You Belong To Us tells the story of McCaffrey’s attempt to connect and find common ground across that span of years as well as class and educational lines. The book follows more than a decade in the lives of her unconventional family and asks the question that lies at the heart of adoption: Do we belong to the people with whom we share our blood? Or do we belong to those who raise us?

MMcCaffrey_Px2015Molly McCaffrey is the author of You Belong to Us (memoir) and How to Survive Graduate School & Other Disasters (stories). She is also the co-editor of Commutability: Stories about the Journey from Here to There and the founder of I Will Not Diet, a blog devoted to healthy living and body acceptance. She received her Ph.D. from the University of Cincinnati and had been nominated for three Pushcart Prizes, an AWP Intro Journals Award, and Scribner’s Best of the Fiction Workshops. She currently teaches at Western Kentucky University and works for Steel Toe Books in Bowling Green, Kentucky, where she lives with her husband, novelist David Bell.

A bare-naked plunge into the murky waters of nature, nurture, and an adopted daughter’s search for her true identity. Molly McCaffrey has written a brave and important book. —Joe Blair

 

McCaffrey holds nothing back. This compelling memoir deepens questions about nature versus nurture, forcing readers to confront sides of themselves they may not have previously known or acknowledged.  —Tom C. Hunley

SAMPLE SCENE

I met my biological mother at an airport in Dayton, Ohio, two weeks before my thirtieth birthday. On that cold March morning in 2000, the fluorescent lights in the terminal were buzzing overhead like thousands of tiny bees. Buzz off, they were saying. It’s not too late. What are you doing? Get out of here! But I didn’t listen. How could I? The woman who had given me life was on a plane headed in my direction. She had told me her flight information, and I said I’d pick her up. We had made an agreement.
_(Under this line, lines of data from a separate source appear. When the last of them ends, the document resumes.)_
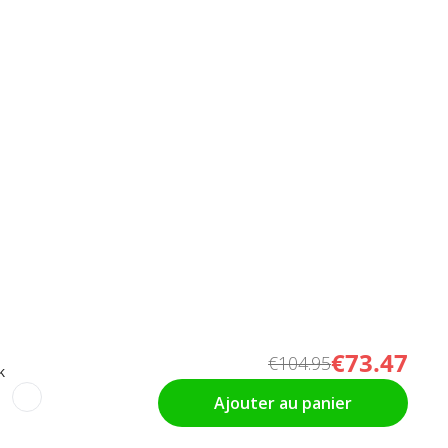
€73.47
€104.95
k
Ajouter au panier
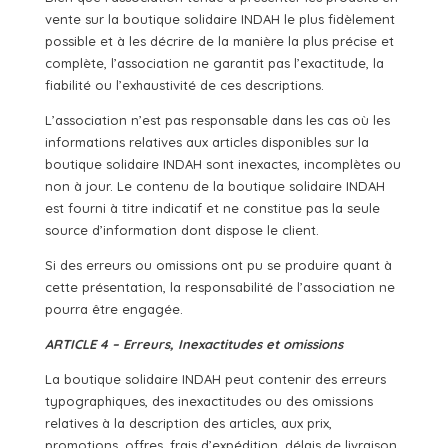
vente sur la boutique solidaire INDAH le plus fidèlement
possible et à les décrire de la manière la plus précise et
complète, l’association ne garantit pas l’exactitude, la
fiabilité ou l’exhaustivité de ces descriptions.
L’association n’est pas responsable dans les cas où les
informations relatives aux articles disponibles sur la
boutique solidaire INDAH sont inexactes, incomplètes ou
non à jour. Le contenu de la boutique solidaire INDAH
est fourni à titre indicatif et ne constitue pas la seule
source d’information dont dispose le client.
Si des erreurs ou omissions ont pu se produire quant à
cette présentation, la responsabilité de l’association ne
pourra être engagée.
ARTICLE 4 – Erreurs, Inexactitudes et omissions
La boutique solidaire INDAH peut contenir des erreurs
typographiques, des inexactitudes ou des omissions
relatives à la description des articles, aux prix,
promotions, offres, frais d’expédition, délais de livraison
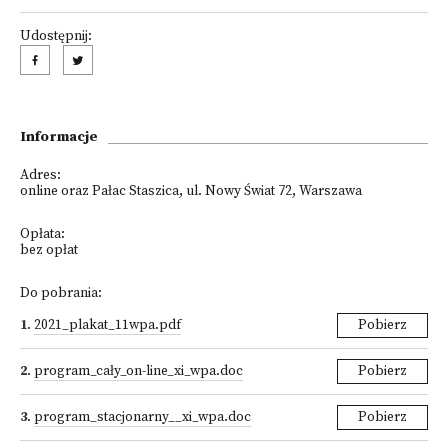
Udostępnij:
Informacje
Adres:
online oraz Pałac Staszica, ul. Nowy Świat 72, Warszawa
Opłata:
bez opłat
Do pobrania:
1
.
2021_plakat_11wpa.pdf
Pobierz
2
.
program_cały_on-line_xi_wpa.doc
Pobierz
3
.
program_stacjonarny__xi_wpa.doc
Pobierz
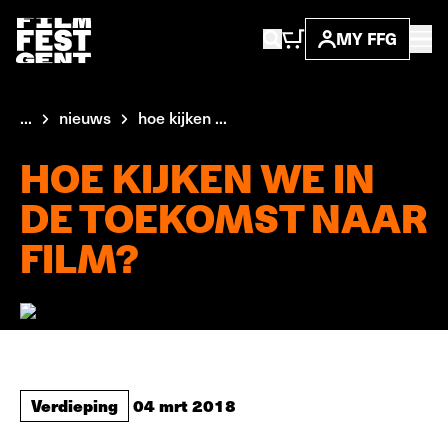
MY FFG
...
nieuws
hoe kijken ...
HOE KIJKEN WE IN
DE TOEKOMST NAAR
FILM?
Verdieping
04 mrt 2018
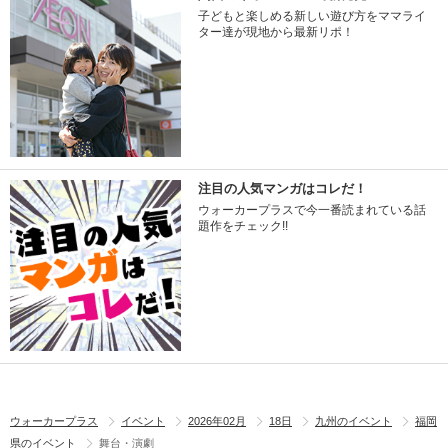
子どもと楽しめる新しい遊び方をママライ
ター達が現地から最新リポ！
注目の人気マンガはコレだ！
ウォーカープラスで今一番読まれている話
題作をチェック!!
ウォーカープラス
イベント
2026年02月
18日
九州のイベント
福岡
県のイベント
舞台・演劇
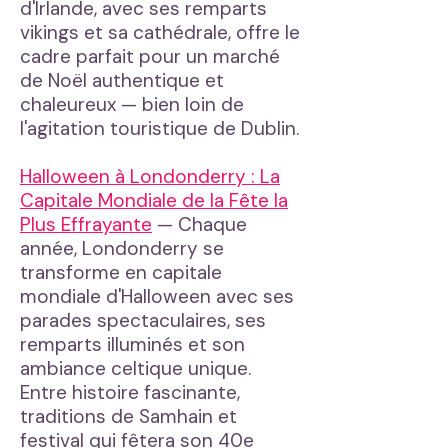
d'Irlande, avec ses remparts
vikings et sa cathédrale, offre le
cadre parfait pour un marché
de Noël authentique et
chaleureux — bien loin de
l'agitation touristique de Dublin.
Halloween à Londonderry : La
Capitale Mondiale de la Fête la
Plus Effrayante
— Chaque
année, Londonderry se
transforme en capitale
mondiale d'Halloween avec ses
parades spectaculaires, ses
remparts illuminés et son
ambiance celtique unique.
Entre histoire fascinante,
traditions de Samhain et
festival qui fêtera son 40e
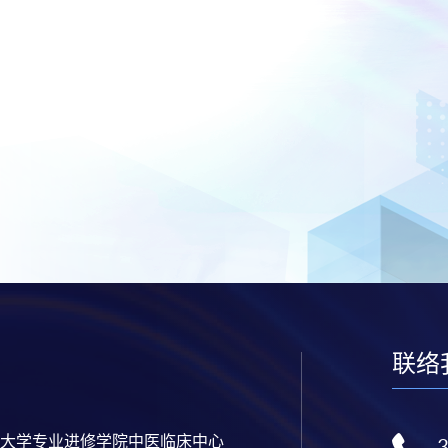
联络
大学专业进修学院中医临床中心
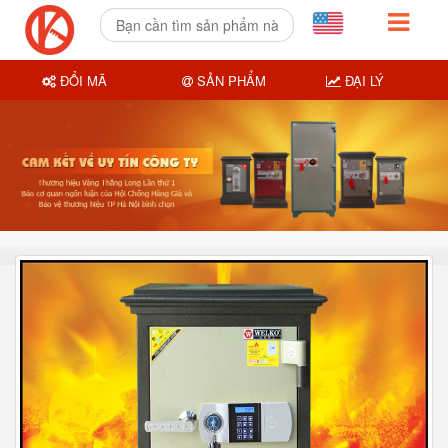
ĐỔI MÃ
SẢN PHẨM
ĐẠI LÝ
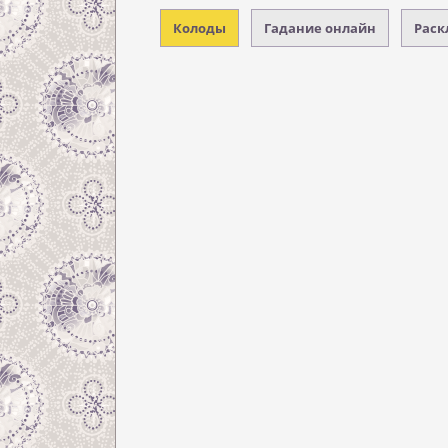
Колоды
Гадание онлайн
Раск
Explicitly we had agreed to meet at the airport, but implicit in that agreement was another: from then on, we would be a part of each other’s lives. So what kind of person would I be if I just left? If I wasn’t waiting—as promised—when she got off the plane, I wouldn’t just be abandoning her at the airport. I would be cutting her out of my life. Probably forever. In other words, I would be a bad person, and I had never in my life been a bad person. So I remained in the airport, waiting for a plane from Virginia to arrive. And I tried my best to ignore the buzzing in my head that kept telling me I was making a mistake.

And that’s when I began to panic. The bright overhead lights, still talking to me, were making me feel light-headed, and my insides had been set on spin cycle ever since we’d left the house that morning. I turned to my husband and said, “I can’t do this,” as I tried to calculate if there was still time to change my mind.

“You don’t have a choice,” he said without hesitation.

“Are you sure?” I asked, looking into his watery eyes and hoping to find a way out.

“I’m absolutely sure,” he said, not willing to offer me the lifeboat I was so desperately seeking. “It’s too late to get out now.”

“I think I’m going to throw up,” I said.

“You’ll be fine,” he said, patting my back and raising his head to look for the woman coming towards us, the woman who had given me life.